Une série de délibérations de la Table québécoise de la sécurité routière, datant de septembre dernier, rappellent que l'ADQ et le PQ avaient rejeté la limite de 0,05, notamment parce que la Table ne l'avait pas proposée. Pour les parlementaires, les conducteurs présentant un taux d'alcoolémie de 0,05 à 0,08 ne posaient pas un problème important et il valait mieux se concentrer sur les récidivistes. Québec avait dû composer aussi avec «des gens qui avaient peur de ne plus pouvoir boire du tout, le lobby des restaurants et des bars». Surtout, personne ne pouvait expliquer pourquoi la ministre Boulet s'était limitée à 24 heures pour la suspension du permis.
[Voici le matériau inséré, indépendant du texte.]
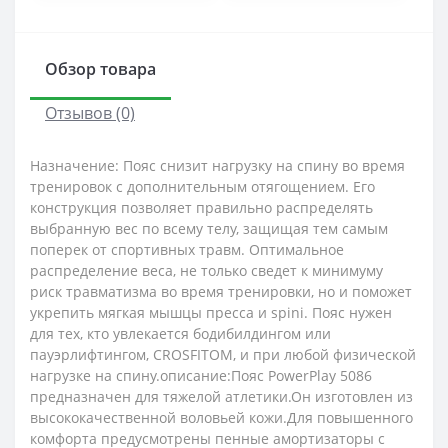
Обзор товара
Отзывов (0)
Назначение: Пояс снизит нагрузку на спину во время
тренировок с дополнительным отягощением. Его
конструкция позволяет правильно распределять
выбранную вес по всему телу, защищая тем самым
поперек от спортивных травм. Оптимальное
распределение веса, не только сведет к минимуму
риск травматизма во время тренировки, но и поможет
укрепить мягкая мышцы пресса и spini. Пояс нужен
для тех, кто увлекается бодибилдингом или
пауэрлифтингом, CROSFITOM, и при любой физической
нагрузке на спину.описание:Пояс PowerPlay 5086
предназначен для тяжелой атлетики.Он изготовлен из
высококачественной воловьей кожи.Для повышенного
комфорта предусмотрены пенные амортизаторы с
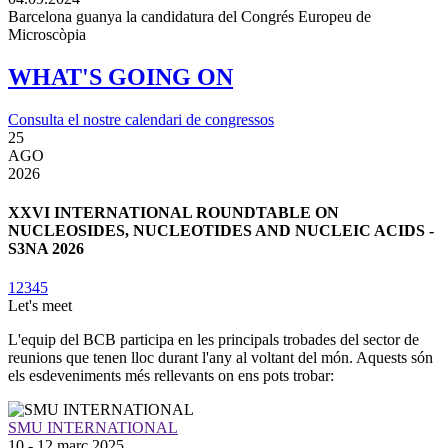
Barcelona guanya la candidatura del Congrés Europeu de
Microscòpia
WHAT'S GOING ON
Consulta el nostre calendari de congressos
25
3
AGO
2026
2
XXVI INTERNATIONAL ROUNDTABLE ON
NUCLEOSIDES, NUCLEOTIDES AND NUCLEIC ACIDS -
S3NA 2026
1
2
3
4
5
Let's meet
L'equip del BCB participa en les principals trobades del sector de
reunions que tenen lloc durant l'any al voltant del món. Aquests són
els esdeveniments més rellevants on ens pots trobar:
SMU INTERNATIONAL
10 - 12 març 2025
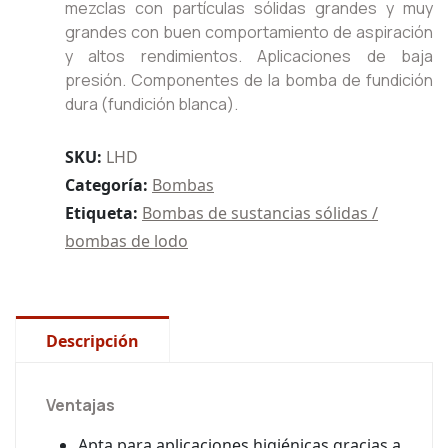
mezclas con partículas sólidas grandes y muy
grandes con buen comportamiento de aspiración
y altos rendimientos. Aplicaciones de baja
presión. Componentes de la bomba de fundición
dura (fundición blanca).
SKU:
LHD
Categoría:
Bombas
Etiqueta:
Bombas de sustancias sólidas /
bombas de lodo
Descripción
Ventajas
Apta para aplicaciones higiénicas gracias a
Selon les procès verbaux, à cette réunion à huis clos, le spécialiste Pierre Maurice a soutenu que pour être efficace à long terme, la mesure devrait prévoir une sanction plus sévère qu'une suspension de 24 heures du permis.

Cellulaire au volant

Autre sujet controversé, l'usage du cellulaire au volant a été remis en question. Les spécialistes de la sécurité routière ont plaidé qu'il vaudrait mieux interdire totalement le recours au cellulaire au volant, même avec un dispositif mains libres, parce que cela constitue une source de distraction. Or, ironiquement, on a rappelé qu'il pourrait être délicat pour le gouvernement d'aller de l'avant avec cette mesure. Le professeur Maurice a rappelé qu'en dépit de l'information diffusée par Québec sur les risques de l'utilisation du cellulaire, sous toutes ses formes, bien des ministères et des organismes du secteur de la santé et de la sécurité avaient déjà équipé leurs employés d'écouteurs Bluetooth afin de se conformer à l'interdiction du combiné.
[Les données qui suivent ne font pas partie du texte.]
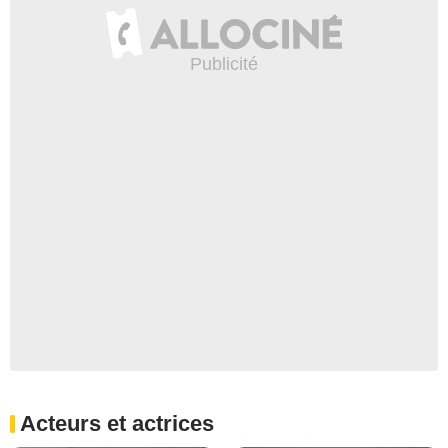
Acteurs et actrices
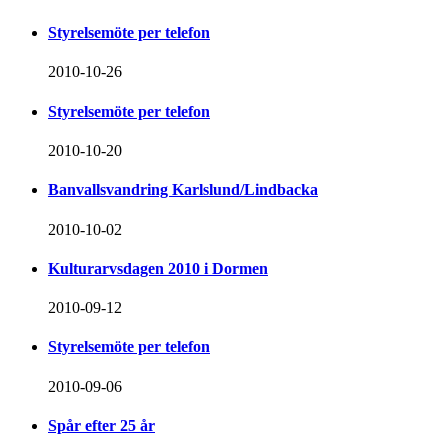
Styrelsemöte per telefon
2010-10-26
Styrelsemöte per telefon
2010-10-20
Banvallsvandring Karlslund/Lindbacka
2010-10-02
Kulturarvsdagen 2010 i Dormen
2010-09-12
Styrelsemöte per telefon
2010-09-06
Spår efter 25 år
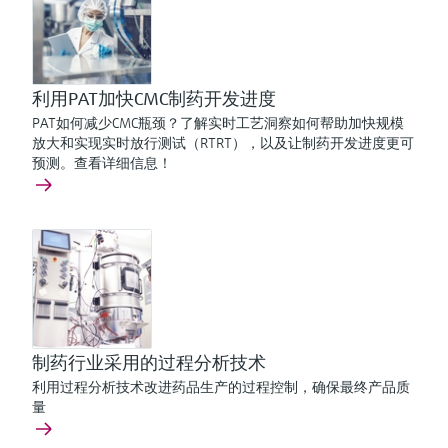
利用PAT加快CMC制药开发进度
PAT如何减少CMC瓶颈？了解实时工艺洞察如何帮助加快规模
放大和实现实时放行测试（RTRT），以及让制药开发进度更可
预测。查看详细信息！
制药行业采用的过程分析技术
利用过程分析技术改进药品生产的过程控制，确保最终产品质
量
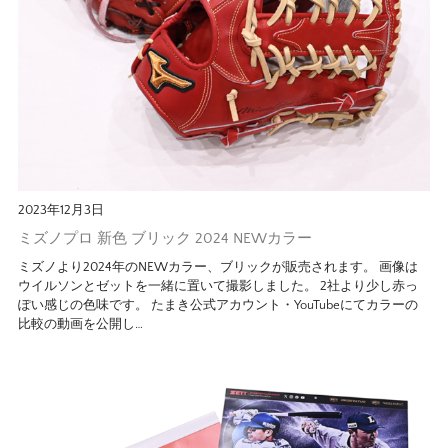
2023年12月3日
ミズノプロ 新色 ブリック 2024 NEWカラー
ミズノより2024年のNEWカラー、ブリックが販売されます。 画像は
ウイルソンとゼットを一緒に置いて撮影しました。 2社より少し赤っ
ぽい感じの色味です。 たまき公式アカウント・YouTubeにてカラーの
比較の動画を公開し…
Tout récemment, les représentants du transport lourd, les camionneurs, les camionneurs artisans, les chauffeurs d'autobus scolaires et les Teamsters présents à la Table québécoise de sécurité routière ont fait front commun pour s'opposer à l'interdiction totale du cellulaire. Ils ont eu gain de cause. La recommandation de la Table à ce sujet sera réduite à sa plus simple expression : une série d'action - des campagnes publicitaires essentiellement - pour inciter les conducteurs à réduire l'utilisation du cellulaire au volant.